Saying rap sucks because it’s not good is the same as saying a hammer sucks because it’s not good.

There are things that can only be said a certain way with rap, and things that can only be done with a hammer.

For all of those saying that rap isn’t music, I strongly advise trying to write, and produce a rap song. It’s FAR more work than you would have originally thought. My friend and I did that, and while he never gained the respect I did for the art form, let’s just say it was pretty freaking hard (plus, it wasn’t that refined, the beat wasn’t all there. Everything flowed together smoothly, but the beat could have been smoothed out just a little bit more). He composed the beat and I did the song.

While it was a pretty fun experience (and we only got compliments for the song), it’s not something that was easy. So before you just decide something sucks, try your hand at it first.

Hades gross generalizations never cease to amaze me.

Personally, it makes me wish for having an excuse for justifiable homicide.

I don’t know if blues music is necesarily about making you feel good…That’s what teh blues means; you’re upset :stuck_out_tongue: But, I’ll give you the fact that it is used to let your troubles out in a soulful, creative fashion.

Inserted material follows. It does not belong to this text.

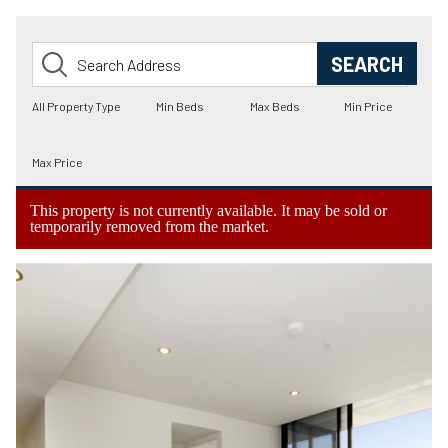
This property is not currently available. It may be sold or
temporarily removed from the market.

Well, It’s like group therapy. You get your problems out and it’s supposed to make you feel better. That’s a pretty shitty analogy, but it’s all I’ve got these days.

I believe it was John Lee Hooker who said ‘Man, it’s about feelin’ so bad, you feel good, you know?’
If not, some other bluesman said those exact words, I know I memorized the quote properly.

It’s also one of the many things that can make a beatnik on a road trip completely freak out.